Iwakum Kecam Penggeledahan Jurnalis Saat Liputan Demo di Senayan

SinPo.id - Ikatan Wartawan Hukum (Iwakum) mengecam keras tindakan aparat kepolisian berpakaian sipil yang mengintimidasi jurnalis Kompas.com, Rega Almutada (23) saat meliput demonstrasi di depan Gedung DPR/MPR RI, Senayan Jakarta, Kamis, 27 Maret 2025.
Ketua Umum Iwakum, Irfan Kamil menegaskan jurnalis memiliki hak untuk meliput peristiwa yang berkaitan dengan kepentingan publik tanpa tekanan atau tindakan represif dari pihak mana pun.
Apalagi, saat itu Rega yang dilengkapi kartu pers sedang meliput aksi demonstrasi masyarakat yang menolak Undang-Undang Tentara Nasional Indonesia (UU TNI).
“Kami mengecam keras tindakan penggeledahan yang dilakukan terhadap jurnalis Kompas.com. Ini bukan hanya pelanggaran terhadap kebebasan pers, tetapi juga ancaman terhadap hak publik untuk mendapatkan informasi yang akurat dan transparan,” ujar Kamil dalam siaran persnya yang dikutip Sabtu, 29 Maret 2025.
Iwakum mendesak Kapolri Jenderal Listyo Sigit Prabowo untuk segera mengusut dan memberikan sanksi kepada aparat yang menggeledah jurnalis Kompas.com tersebut.
Selain itu, organisasi wartawan hukum ini juga meminta Kapolri mengevaluasi kinerja aparat kepolisian di lapangan agar kejadian serupa tidak terulang di masa depan.
“Kapolri harus segera mengevaluasi jajarannya, terutama aparat yang bertugas di lapangan, agar kejadian serupa tidak kembali terjadi.

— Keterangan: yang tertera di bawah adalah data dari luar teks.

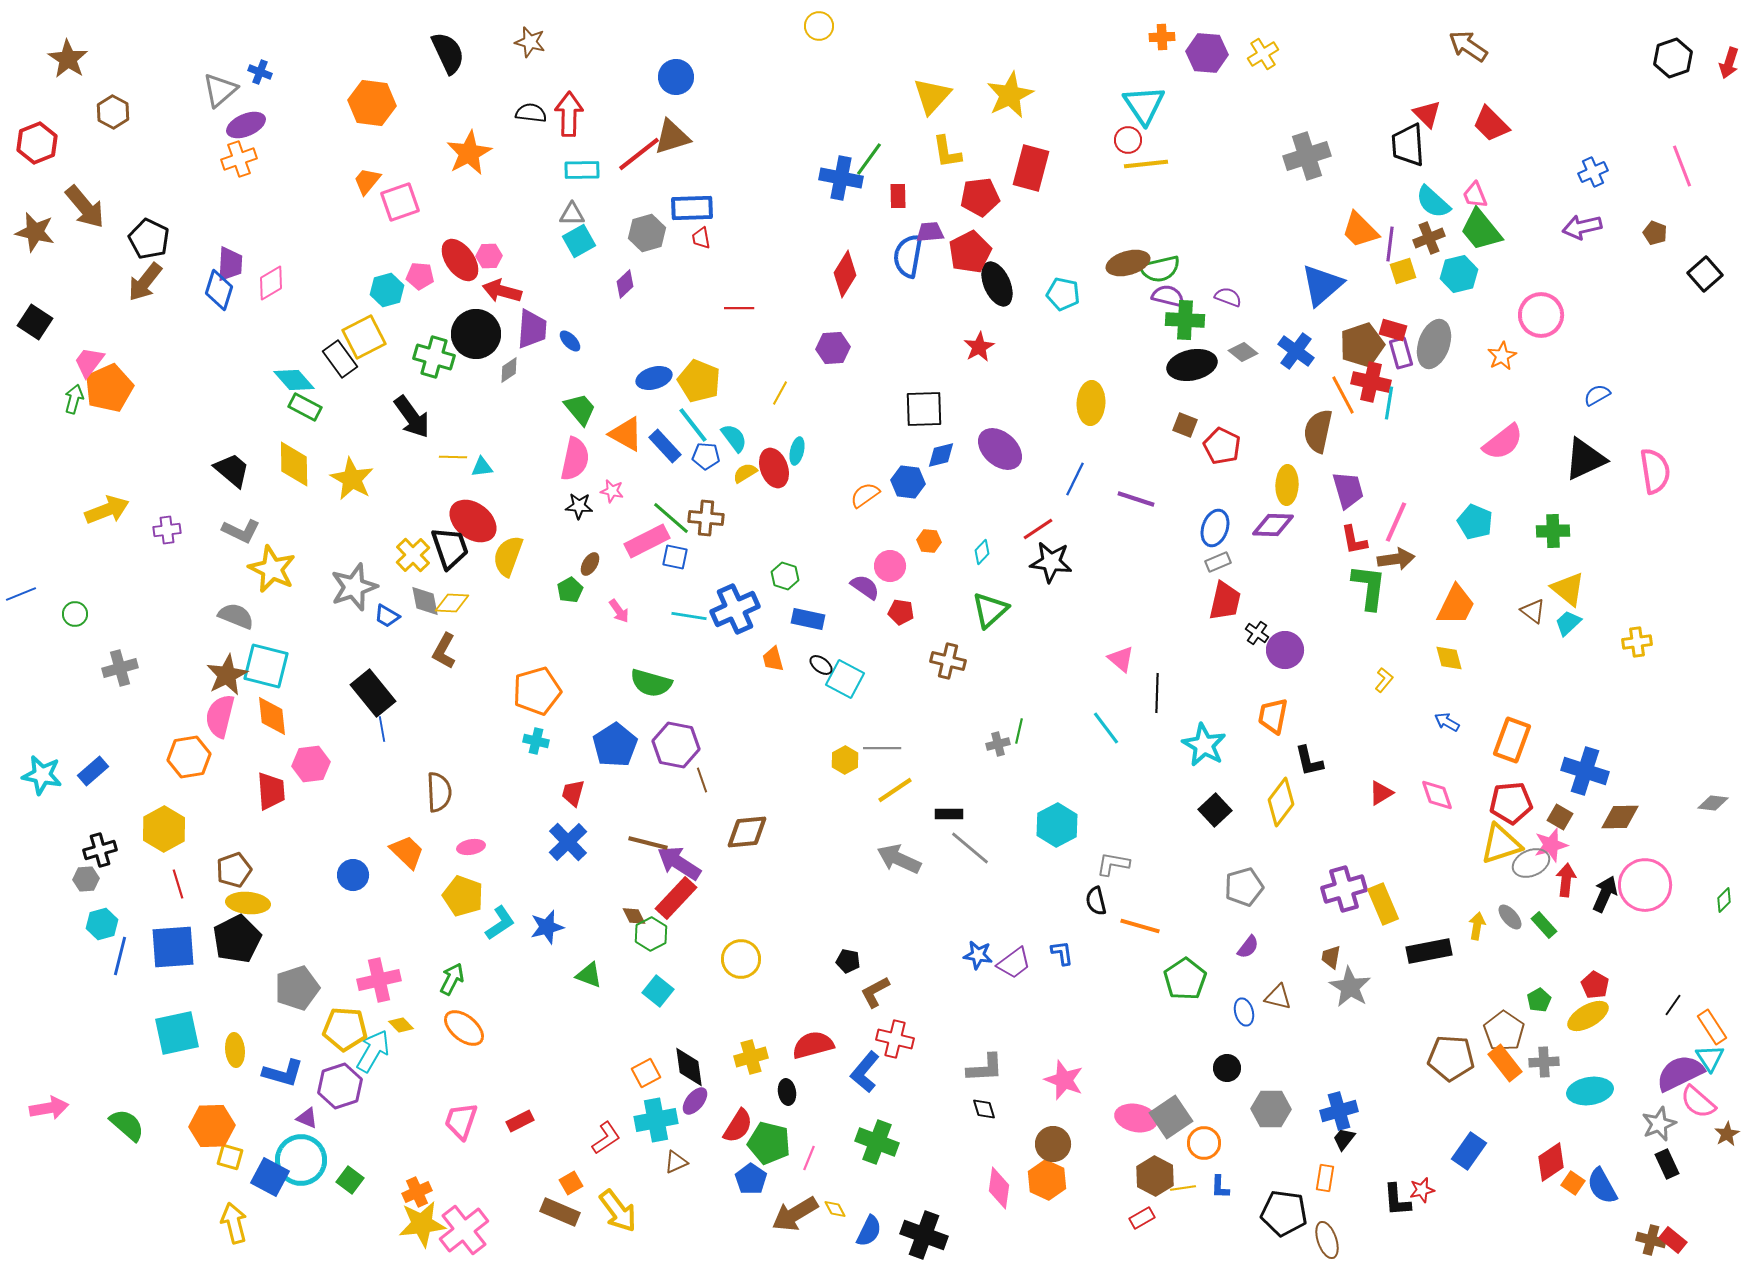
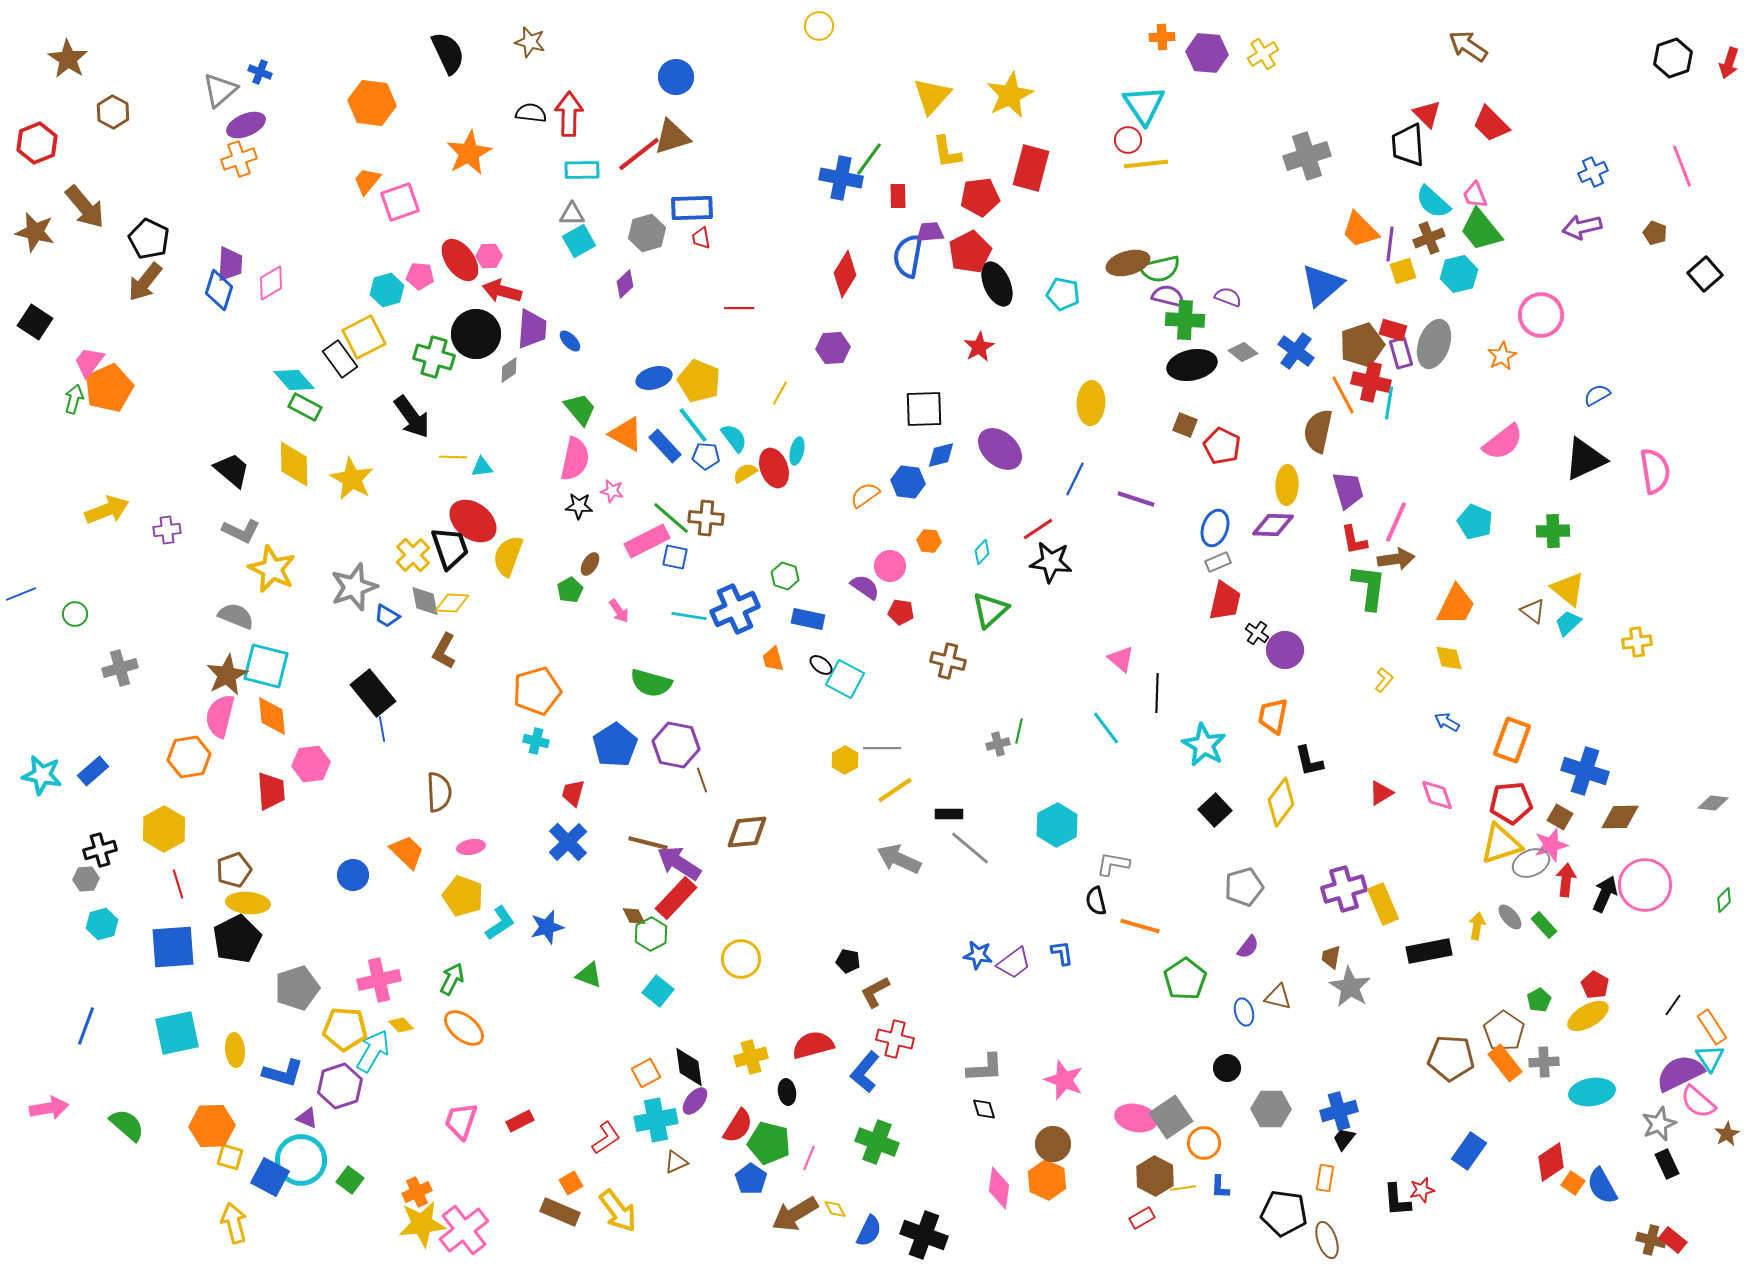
blue line at (120, 956): moved 34 px left, 70 px down; rotated 6 degrees clockwise
cyan ellipse at (1590, 1091): moved 2 px right, 1 px down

Jurnalis harus dilindungi, bukan malah diintimidasi saat menjalankan tugasnya,” tegas Kamil.
Sementara itu, Sekjen Iwakum, Ponco Sulaksono menilai insiden yang terjadi di depan gedung DPR pada Kamis malam tersebut merupakan bentuk pelanggaran terhadap kebebasan pers yang dijamin dalam Undang-Undang Nomor 40 Tahun 1999 tentang Pers.
Ponco menilai tindakan aparat berpakaian sipil tersebut sebagai bentuk intimidasi terhadap jurnalis yang menjalankan tugasnya di lapangan.
“Kami juga mengajak seluruh elemen pers dan masyarakat sipil untuk terus mengawal kebebasan pers di Indonesia. Jurnalis harus diberikan perlindungan sebagaimana diamanatkan dalam UU Pers,” kata Ponco.
Insiden tersebut terjadi sekitar pukul 18.35 WIB, ketika aparat kepolisian tengah menyisir dan membubarkan massa menggunakan mobil water cannon.
Rega mengaku ditarik secara tiba-tiba oleh dua orang berpakaian sipil yang diduga merupakan aparat. Mereka kemudian memeriksa isi ponselnya tanpa alasan yang jelas.
"Tiba-tiba saya ditarik dari belakang, di pundak dan baju saya, cukup kencang. Saya kaget karena posisi saya sedang merekam dan tidak menyangka akan ditarik seperti itu," ujar Rega, Jumat (28/3/2025).
Setelah ditarik, kedua orang tersebut meminta Rega untuk menunjukkan isi ponselnya. Meskipun Rega telah menunjukkan kartu pers dari Kompas.com, mereka tetap memeriksa isi galeri dan grup WhatsApp di ponselnya.
"Saya punya dua ponsel, satu untuk kerja dan satu pribadi. Dua-duanya dicek. Bahkan grup WhatsApp kantor saya di-scroll, termasuk grup keluarga dan teman-teman," kata Rega.
Rega menambahkan, aparat yang memeriksanya tidak mengenakan seragam dan tidak memperkenalkan diri sebagai polisi. Awalnya, ia mengira mereka adalah peserta aksi atau wartawan lain.
"Saya baru sadar mereka aparat karena postur tubuhnya, dan mereka begitu saja menarik saya. Mereka tidak membawa senjata, tapi cara mereka mendekati saya cukup membuat saya terkejut," jelasnya.
Selain Rega, insiden serupa juga dialami oleh seorang jurnalis dari media asing. Dua wartawan dari media Russia Today diminta untuk mematikan kamera mereka saat meliput.
Meskipun tidak mengalami kekerasan fisik, Rega menyayangkan tindakan aparat yang memeriksa ponsel wartawan tanpa alasan yang jelas.
"Tiba-tiba ditarik dan digeledah seperti itu cukup mengintimidasi. Saya merasa mereka memilih saya karena saya terlihat lebih muda dan baru di lapangan," ucap Rega.